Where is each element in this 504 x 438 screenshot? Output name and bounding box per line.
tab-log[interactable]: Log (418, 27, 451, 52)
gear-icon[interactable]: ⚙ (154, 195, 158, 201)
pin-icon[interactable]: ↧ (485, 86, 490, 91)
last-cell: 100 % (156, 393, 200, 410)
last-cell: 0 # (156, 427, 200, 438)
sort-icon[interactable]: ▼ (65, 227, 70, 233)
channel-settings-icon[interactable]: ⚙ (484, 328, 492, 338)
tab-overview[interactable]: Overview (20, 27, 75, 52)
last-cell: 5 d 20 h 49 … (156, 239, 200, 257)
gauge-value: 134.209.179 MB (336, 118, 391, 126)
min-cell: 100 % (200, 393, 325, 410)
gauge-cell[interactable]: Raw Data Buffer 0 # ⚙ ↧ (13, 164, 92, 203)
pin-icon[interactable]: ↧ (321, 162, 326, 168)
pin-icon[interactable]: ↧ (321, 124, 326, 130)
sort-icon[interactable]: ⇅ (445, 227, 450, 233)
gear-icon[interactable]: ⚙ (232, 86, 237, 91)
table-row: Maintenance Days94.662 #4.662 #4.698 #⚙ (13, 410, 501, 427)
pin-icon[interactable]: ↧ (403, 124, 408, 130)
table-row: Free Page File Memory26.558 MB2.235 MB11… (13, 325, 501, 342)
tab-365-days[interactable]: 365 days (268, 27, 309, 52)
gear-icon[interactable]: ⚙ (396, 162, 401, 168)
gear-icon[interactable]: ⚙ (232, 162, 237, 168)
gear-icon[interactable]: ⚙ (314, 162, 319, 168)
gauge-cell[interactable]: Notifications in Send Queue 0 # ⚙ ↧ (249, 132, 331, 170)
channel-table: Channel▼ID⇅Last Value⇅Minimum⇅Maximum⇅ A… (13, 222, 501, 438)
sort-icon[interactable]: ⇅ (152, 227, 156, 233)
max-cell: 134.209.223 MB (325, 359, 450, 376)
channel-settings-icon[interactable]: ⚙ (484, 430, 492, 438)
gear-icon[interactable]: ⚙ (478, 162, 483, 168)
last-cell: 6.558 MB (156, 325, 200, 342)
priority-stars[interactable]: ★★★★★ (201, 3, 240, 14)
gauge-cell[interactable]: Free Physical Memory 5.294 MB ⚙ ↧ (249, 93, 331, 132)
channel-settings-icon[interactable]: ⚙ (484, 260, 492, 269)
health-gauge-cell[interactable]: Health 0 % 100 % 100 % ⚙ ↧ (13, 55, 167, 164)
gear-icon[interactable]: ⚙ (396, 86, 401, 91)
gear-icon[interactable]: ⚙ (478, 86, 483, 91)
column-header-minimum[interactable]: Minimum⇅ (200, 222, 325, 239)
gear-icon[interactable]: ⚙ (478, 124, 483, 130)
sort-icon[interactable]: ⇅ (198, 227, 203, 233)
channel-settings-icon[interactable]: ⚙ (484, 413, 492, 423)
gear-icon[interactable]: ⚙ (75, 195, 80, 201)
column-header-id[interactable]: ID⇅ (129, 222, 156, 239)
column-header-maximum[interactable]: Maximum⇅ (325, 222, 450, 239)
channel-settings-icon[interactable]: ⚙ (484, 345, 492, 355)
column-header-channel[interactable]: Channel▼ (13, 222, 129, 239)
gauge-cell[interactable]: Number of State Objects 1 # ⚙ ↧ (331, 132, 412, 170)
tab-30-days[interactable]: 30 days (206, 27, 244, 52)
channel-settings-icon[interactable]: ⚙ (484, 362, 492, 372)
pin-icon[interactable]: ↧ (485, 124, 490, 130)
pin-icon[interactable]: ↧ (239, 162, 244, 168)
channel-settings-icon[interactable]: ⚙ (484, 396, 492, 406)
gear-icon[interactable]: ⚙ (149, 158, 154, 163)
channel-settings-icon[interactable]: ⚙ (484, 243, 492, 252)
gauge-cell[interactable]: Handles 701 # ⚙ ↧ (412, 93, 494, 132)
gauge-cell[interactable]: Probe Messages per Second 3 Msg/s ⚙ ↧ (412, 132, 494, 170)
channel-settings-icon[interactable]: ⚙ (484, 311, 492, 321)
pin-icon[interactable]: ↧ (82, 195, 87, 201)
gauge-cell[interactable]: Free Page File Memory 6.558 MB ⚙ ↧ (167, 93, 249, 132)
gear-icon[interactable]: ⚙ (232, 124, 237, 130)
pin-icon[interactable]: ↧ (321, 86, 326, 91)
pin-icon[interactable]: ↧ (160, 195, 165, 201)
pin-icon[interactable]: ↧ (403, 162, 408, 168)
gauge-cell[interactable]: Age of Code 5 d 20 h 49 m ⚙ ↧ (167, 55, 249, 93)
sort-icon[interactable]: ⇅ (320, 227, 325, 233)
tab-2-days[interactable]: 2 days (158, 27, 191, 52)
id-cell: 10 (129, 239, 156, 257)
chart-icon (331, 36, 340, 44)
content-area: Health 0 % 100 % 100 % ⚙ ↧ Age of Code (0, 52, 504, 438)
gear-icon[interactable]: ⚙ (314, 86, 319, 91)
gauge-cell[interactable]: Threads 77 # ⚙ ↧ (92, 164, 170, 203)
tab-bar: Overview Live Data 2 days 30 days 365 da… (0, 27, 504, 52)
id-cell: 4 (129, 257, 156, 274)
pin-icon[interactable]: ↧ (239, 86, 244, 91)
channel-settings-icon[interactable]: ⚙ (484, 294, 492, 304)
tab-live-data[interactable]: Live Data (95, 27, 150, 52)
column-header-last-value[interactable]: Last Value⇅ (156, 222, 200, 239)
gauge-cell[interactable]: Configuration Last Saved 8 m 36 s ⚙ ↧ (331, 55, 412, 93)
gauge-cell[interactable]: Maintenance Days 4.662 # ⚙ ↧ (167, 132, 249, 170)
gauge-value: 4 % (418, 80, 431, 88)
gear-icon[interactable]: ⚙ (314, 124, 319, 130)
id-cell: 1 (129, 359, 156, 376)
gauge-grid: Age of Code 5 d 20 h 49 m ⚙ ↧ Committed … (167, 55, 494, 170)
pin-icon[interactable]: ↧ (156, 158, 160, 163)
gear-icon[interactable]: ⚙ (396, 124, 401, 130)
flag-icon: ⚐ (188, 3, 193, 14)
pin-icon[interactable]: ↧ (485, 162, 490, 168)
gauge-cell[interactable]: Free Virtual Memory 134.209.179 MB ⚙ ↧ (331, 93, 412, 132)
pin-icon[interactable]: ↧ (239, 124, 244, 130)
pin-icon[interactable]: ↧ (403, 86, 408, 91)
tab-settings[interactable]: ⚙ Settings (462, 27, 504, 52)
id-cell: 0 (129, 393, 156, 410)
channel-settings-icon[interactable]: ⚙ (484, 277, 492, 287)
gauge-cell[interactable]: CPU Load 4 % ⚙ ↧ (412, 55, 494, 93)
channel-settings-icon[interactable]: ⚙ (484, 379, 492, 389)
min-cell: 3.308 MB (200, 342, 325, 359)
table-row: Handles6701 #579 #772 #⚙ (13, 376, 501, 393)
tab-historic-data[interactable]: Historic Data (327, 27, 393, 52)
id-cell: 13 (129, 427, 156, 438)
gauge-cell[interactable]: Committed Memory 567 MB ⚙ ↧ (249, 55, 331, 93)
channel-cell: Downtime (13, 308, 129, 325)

********

-- Goal of the exercise --
Copy the material above back out, exactly as written.

-- Result for this exercise --
Where is each element in this 504 x 438 screenshot? Output name and bounding box per line.
tab-log[interactable]: Log (418, 27, 451, 52)
gear-icon[interactable]: ⚙ (154, 195, 158, 201)
pin-icon[interactable]: ↧ (485, 86, 490, 91)
last-cell: 100 % (156, 393, 200, 410)
last-cell: 0 # (156, 427, 200, 438)
sort-icon[interactable]: ▼ (65, 227, 70, 233)
channel-settings-icon[interactable]: ⚙ (484, 328, 492, 338)
tab-overview[interactable]: Overview (20, 27, 75, 52)
last-cell: 5 d 20 h 49 … (156, 239, 200, 257)
gauge-value: 134.209.179 MB (336, 118, 391, 126)
min-cell: 100 % (200, 393, 325, 410)
gauge-cell[interactable]: Raw Data Buffer 0 # ⚙ ↧ (13, 164, 92, 203)
pin-icon[interactable]: ↧ (321, 162, 326, 168)
pin-icon[interactable]: ↧ (321, 124, 326, 130)
sort-icon[interactable]: ⇅ (445, 227, 450, 233)
gear-icon[interactable]: ⚙ (232, 86, 237, 91)
table-row: Maintenance Days94.662 #4.662 #4.698 #⚙ (13, 410, 501, 427)
pin-icon[interactable]: ↧ (403, 124, 408, 130)
table-row: Free Page File Memory26.558 MB2.235 MB11… (13, 325, 501, 342)
tab-365-days[interactable]: 365 days (268, 27, 309, 52)
gear-icon[interactable]: ⚙ (396, 162, 401, 168)
gear-icon[interactable]: ⚙ (232, 162, 237, 168)
gear-icon[interactable]: ⚙ (314, 162, 319, 168)
gauge-cell[interactable]: Notifications in Send Queue 0 # ⚙ ↧ (249, 132, 331, 170)
channel-table: Channel▼ID⇅Last Value⇅Minimum⇅Maximum⇅ A… (13, 222, 501, 438)
sort-icon[interactable]: ⇅ (152, 227, 156, 233)
max-cell: 134.209.223 MB (325, 359, 450, 376)
channel-settings-icon[interactable]: ⚙ (484, 430, 492, 438)
gear-icon[interactable]: ⚙ (478, 162, 483, 168)
last-cell: 6.558 MB (156, 325, 200, 342)
priority-stars[interactable]: ★★★★★ (201, 3, 240, 14)
gauge-cell[interactable]: Free Physical Memory 5.294 MB ⚙ ↧ (249, 93, 331, 132)
channel-settings-icon[interactable]: ⚙ (484, 260, 492, 269)
health-gauge-cell[interactable]: Health 0 % 100 % 100 % ⚙ ↧ (13, 55, 167, 164)
gear-icon[interactable]: ⚙ (396, 86, 401, 91)
gear-icon[interactable]: ⚙ (478, 86, 483, 91)
column-header-minimum[interactable]: Minimum⇅ (200, 222, 325, 239)
gear-icon[interactable]: ⚙ (478, 124, 483, 130)
sort-icon[interactable]: ⇅ (198, 227, 203, 233)
channel-settings-icon[interactable]: ⚙ (484, 413, 492, 423)
gear-icon[interactable]: ⚙ (75, 195, 80, 201)
column-header-id[interactable]: ID⇅ (129, 222, 156, 239)
column-header-maximum[interactable]: Maximum⇅ (325, 222, 450, 239)
channel-settings-icon[interactable]: ⚙ (484, 345, 492, 355)
column-header-channel[interactable]: Channel▼ (13, 222, 129, 239)
gauge-cell[interactable]: Number of State Objects 1 # ⚙ ↧ (331, 132, 412, 170)
tab-30-days[interactable]: 30 days (206, 27, 244, 52)
channel-settings-icon[interactable]: ⚙ (484, 362, 492, 372)
pin-icon[interactable]: ↧ (485, 124, 490, 130)
pin-icon[interactable]: ↧ (239, 162, 244, 168)
channel-settings-icon[interactable]: ⚙ (484, 396, 492, 406)
gear-icon[interactable]: ⚙ (149, 158, 154, 163)
channel-settings-icon[interactable]: ⚙ (484, 243, 492, 252)
gauge-cell[interactable]: Handles 701 # ⚙ ↧ (412, 93, 494, 132)
gauge-cell[interactable]: Probe Messages per Second 3 Msg/s ⚙ ↧ (412, 132, 494, 170)
channel-settings-icon[interactable]: ⚙ (484, 311, 492, 321)
pin-icon[interactable]: ↧ (82, 195, 87, 201)
gauge-cell[interactable]: Free Page File Memory 6.558 MB ⚙ ↧ (167, 93, 249, 132)
gear-icon[interactable]: ⚙ (232, 124, 237, 130)
pin-icon[interactable]: ↧ (321, 86, 326, 91)
pin-icon[interactable]: ↧ (160, 195, 165, 201)
pin-icon[interactable]: ↧ (403, 162, 408, 168)
gauge-cell[interactable]: Age of Code 5 d 20 h 49 m ⚙ ↧ (167, 55, 249, 93)
sort-icon[interactable]: ⇅ (320, 227, 325, 233)
tab-2-days[interactable]: 2 days (158, 27, 191, 52)
id-cell: 10 (129, 239, 156, 257)
chart-icon (331, 36, 340, 44)
content-area: Health 0 % 100 % 100 % ⚙ ↧ Age of Code (0, 52, 504, 438)
gear-icon[interactable]: ⚙ (314, 86, 319, 91)
gauge-cell[interactable]: Threads 77 # ⚙ ↧ (92, 164, 170, 203)
tab-bar: Overview Live Data 2 days 30 days 365 da… (0, 27, 504, 52)
id-cell: 4 (129, 257, 156, 274)
pin-icon[interactable]: ↧ (239, 86, 244, 91)
channel-settings-icon[interactable]: ⚙ (484, 294, 492, 304)
tab-live-data[interactable]: Live Data (95, 27, 150, 52)
column-header-last-value[interactable]: Last Value⇅ (156, 222, 200, 239)
gauge-cell[interactable]: Configuration Last Saved 8 m 36 s ⚙ ↧ (331, 55, 412, 93)
gauge-cell[interactable]: Maintenance Days 4.662 # ⚙ ↧ (167, 132, 249, 170)
gauge-value: 4 % (418, 80, 431, 88)
gear-icon[interactable]: ⚙ (314, 124, 319, 130)
id-cell: 1 (129, 359, 156, 376)
gauge-grid: Age of Code 5 d 20 h 49 m ⚙ ↧ Committed … (167, 55, 494, 170)
pin-icon[interactable]: ↧ (156, 158, 160, 163)
gear-icon[interactable]: ⚙ (396, 124, 401, 130)
flag-icon: ⚐ (188, 3, 193, 14)
pin-icon[interactable]: ↧ (485, 162, 490, 168)
gauge-cell[interactable]: Free Virtual Memory 134.209.179 MB ⚙ ↧ (331, 93, 412, 132)
pin-icon[interactable]: ↧ (239, 124, 244, 130)
pin-icon[interactable]: ↧ (403, 86, 408, 91)
tab-settings[interactable]: ⚙ Settings (462, 27, 504, 52)
id-cell: 0 (129, 393, 156, 410)
channel-settings-icon[interactable]: ⚙ (484, 277, 492, 287)
gauge-cell[interactable]: CPU Load 4 % ⚙ ↧ (412, 55, 494, 93)
channel-settings-icon[interactable]: ⚙ (484, 379, 492, 389)
min-cell: 3.308 MB (200, 342, 325, 359)
table-row: Handles6701 #579 #772 #⚙ (13, 376, 501, 393)
tab-historic-data[interactable]: Historic Data (327, 27, 393, 52)
id-cell: 13 (129, 427, 156, 438)
gauge-cell[interactable]: Committed Memory 567 MB ⚙ ↧ (249, 55, 331, 93)
channel-cell: Downtime (13, 308, 129, 325)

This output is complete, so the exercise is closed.